Une lampe dans la main, la chef s'avança dans le tunnel d'une dizaine de pas avant de découvrir plusieurs embranchements qui se succédaient.
— Mais à qui appartenait cette maison, un patron de la contrebande ? souffla celle qui avait découvert l'accès.
— Je n'en sais rien, mais ce manoir me semble très bien pour réunir nos troupes et nous préparer, murmura Ahelys.
Les journées suivantes furent consacrées à la totale exploration du domaine, bien plus vaste que ce qu'ils avaient imaginé. Quant au réseau souterrain, il semblait rejoindre Draconian et d'autres villes proches avec parfois des échelles qui menaient à des abris à l'air libre, comme des tours de gardes sur les immenses routes. Cette découverte miraculeuse conforta la chef dans l'idée d'emménager dans ces lieux et en quelques semaines, leurs effectifs étaient passés de cinq à trente. Le noyau de leur organisation était constitué. Mais ils devaient encore grandir, s'épaissir sans pour autant sortir de l'ombre. Car Ahelys voulait que les Vengeurs restent secrets jusqu'au dernier moment. Ce nom lui avait semblé comme naturel pour eux : ils vengeraient leurs frères et leurs sœurs réduits en esclavage et tueraient Neferlme. C'était aussi la vengeance personnelle de la jeune femme sur l'homme qui lui avait enlevé ses parents et dirigé une partie de sa vie, sa promesse à Djiy.
Pour remplir ces objectifs, la chef des Vengeurs avaient éparpillé une dizaine de ses troupes pour recruter des enfants de Noé dans l'ombre.
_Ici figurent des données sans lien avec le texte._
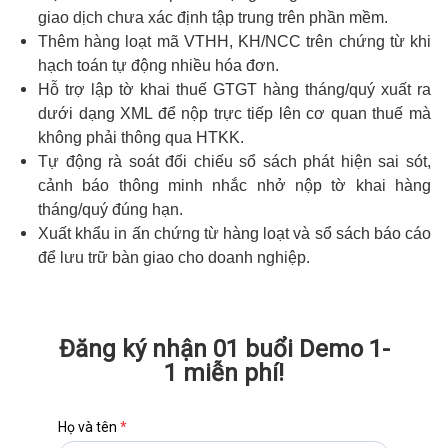
giao dịch chưa xác định tập trung trên phần mềm.
Thêm hàng loạt mã VTHH, KH/NCC trên chứng từ khi
hạch toán tự động nhiều hóa đơn.
Hỗ trợ lập tờ khai thuế GTGT hàng tháng/quý xuất ra
dưới dạng XML để nộp trực tiếp lên cơ quan thuế mà
không phải thông qua HTKK.
Tự động rà soát đối chiếu sổ sách phát hiện sai sót,
cảnh báo thông minh nhắc nhở nộp tờ khai hàng
tháng/quý đúng hạn.
Xuất khẩu in ấn chứng từ hàng loạt và sổ sách báo cáo
để lưu trữ bàn giao cho doanh nghiệp.
Đăng ký nhận 01 buổi Demo 1-
1 miễn phí!
Họ và tên
*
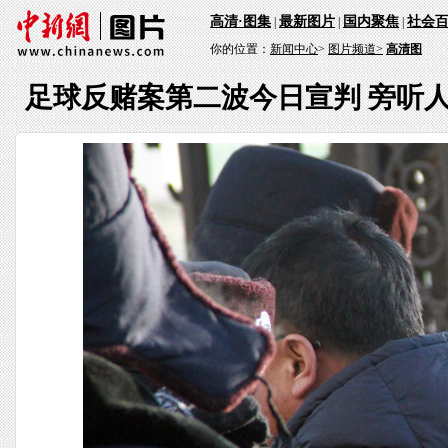
高清·图集
最新图片
国内聚焦
社会
|
|
|
你的位置：
新闻中心
>
图片频道>
高清图
足球反赌案第二波今日宣判 旁听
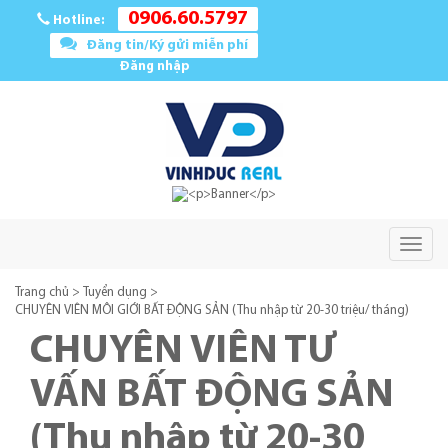
0906.60.5797
Hotline:
Đăng tin/Ký gửi miễn phí
Đăng nhập
Toggle
naviga
Trang chủ
>
Tuyển dụng
>
CHUYÊN VIÊN MÔI GIỚI BẤT ĐỘNG SẢN (Thu nhập từ 20-30 triệu/ tháng)
CHUYÊN VIÊN TƯ
VẤN BẤT ĐỘNG SẢN
(Thu nhập từ 20-30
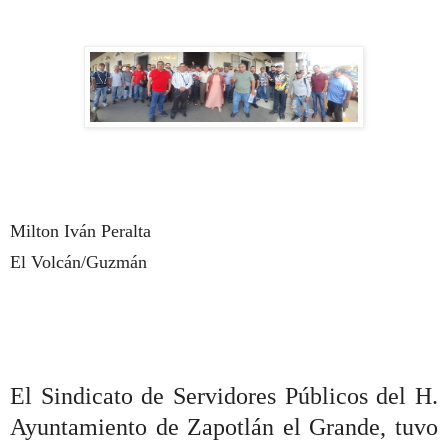
Milton Iván Peralta
El Volcán/Guzmán
El Sindicato de Servidores Públicos del H.
Ayuntamiento de Zapotlán el Grande, tuvo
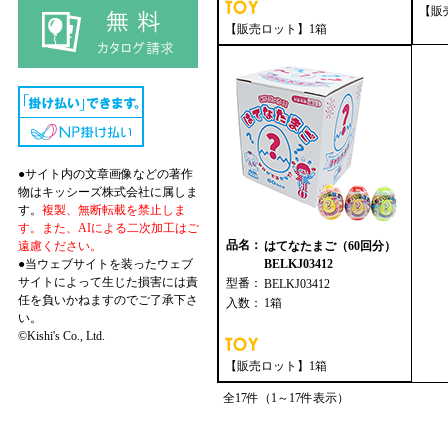
【販
【販売ロット】1箱
●サイト内の文章画像などの著作
物はキッシーズ株式会社に属しま
す。
複製、無断転載を禁止しま
す。また、AIによる二次加工はご
品名：
遠慮ください。
はてなたまご（60回分）
●当ウェブサイトを装ったウェブ
BELKJ03412
サイトによって生じた損害には責
型番：
BELKJ03412
任を負いかねますのでご了承下さ
入数：
1箱
い。
©Kishi's Co., Ltd.
【販売ロット】1箱
全17件（1～17件表示）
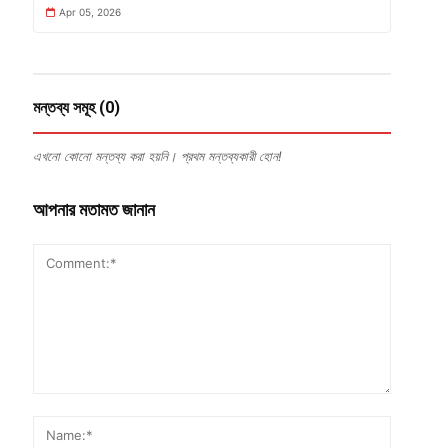
Apr 05, 2026
মন্তব্য সমূহ (0)
এখনো কোনো মন্তব্য করা হয়নি। প্রথম মন্তব্যকারী হোন!
আপনার মতামত জানান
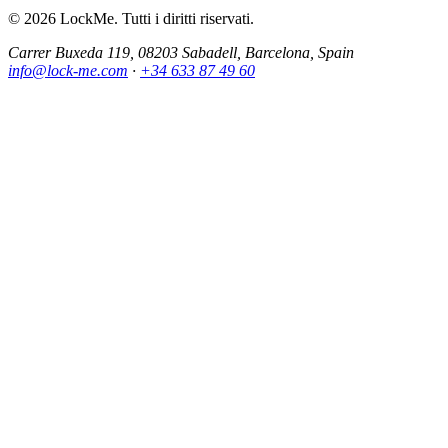
© 2026 LockMe. Tutti i diritti riservati.
Carrer Buxeda 119, 08203 Sabadell, Barcelona, Spain
info@lock-me.com
·
+34 633 87 49 60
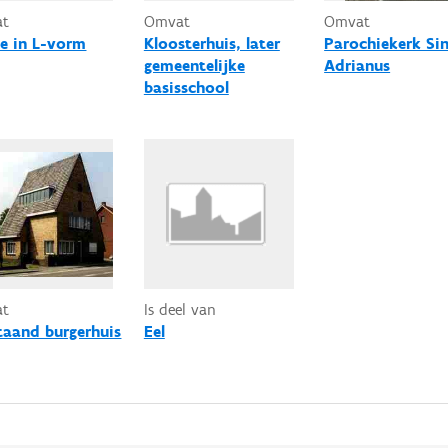
at
Omvat
Omvat
e in L-vorm
Kloosterhuis, later
Parochiekerk Sin
gemeentelijke
Adrianus
basisschool
at
Is deel van
staand burgerhuis
Eel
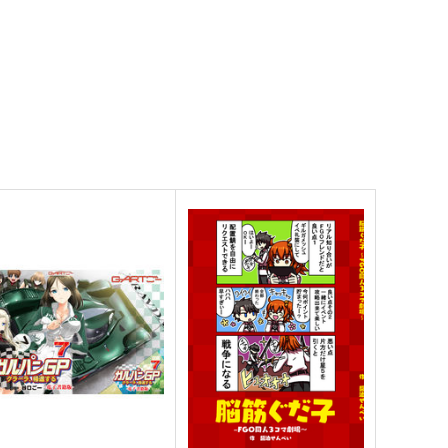
方Project風-心非公式
嗣子の渦の目の中で 後編
andBook
PERSONAL COLOR
胡玉書厨
1,100
円
（税込）
,100
円
（税込）
古明地姉妹
東方Project
方Project
東風谷早苗
古明地こいし
サンプル
カート
サンプル
カート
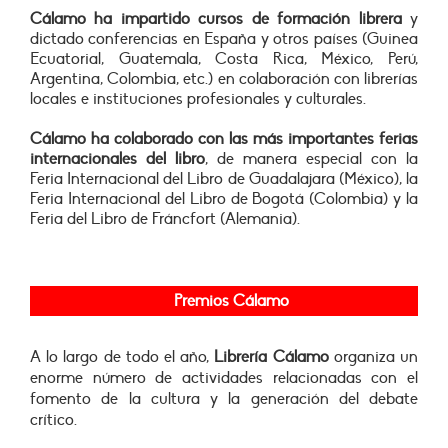
Cálamo ha impartido cursos de formación librera
y
dictado conferencias en España y otros países (Guinea
Ecuatorial, Guatemala, Costa Rica, México, Perú,
Argentina, Colombia, etc.) en colaboración con librerías
locales e instituciones profesionales y culturales.
Cálamo ha colaborado con las más importantes ferias
internacionales del libro
, de manera especial con la
Feria Internacional del Libro de Guadalajara (México), la
Feria Internacional del Libro de Bogotá (Colombia) y la
Feria del Libro de Fráncfort (Alemania).
Premios Cálamo
A lo largo de todo el año,
Librería Cálamo
organiza un
enorme número de actividades relacionadas con el
fomento de la cultura y la generación del debate
crítico.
Mais elle ne se pressait pas, elle n'était plus la même qu'auparavant : sa colère froide lui dictait de préparer ses forces pour réussir à coup sûr. Ahelys n'était plus la jeune effrontée qui brûlait de se venger de l'Empereur sans penser aux conséquences ou à ses chances de réussite. Avec nostalgie, elle songea à son retour de la première mission, quand elle voulait se manifester devant tous dans une ville juste par arrogance. Mais la résistante avait traversé des épreuves qui l'avaient forgé ces derniers mois : elles lui avaient appris la patience et la sagesse.
Elle n'avait pas le droit à l'échec, pas le droit à la précipitation, car la résistante savait qu'elle aurait bien la tête du Malicieux au bout de son épée un jour, et pour ça elle avait tout son temps.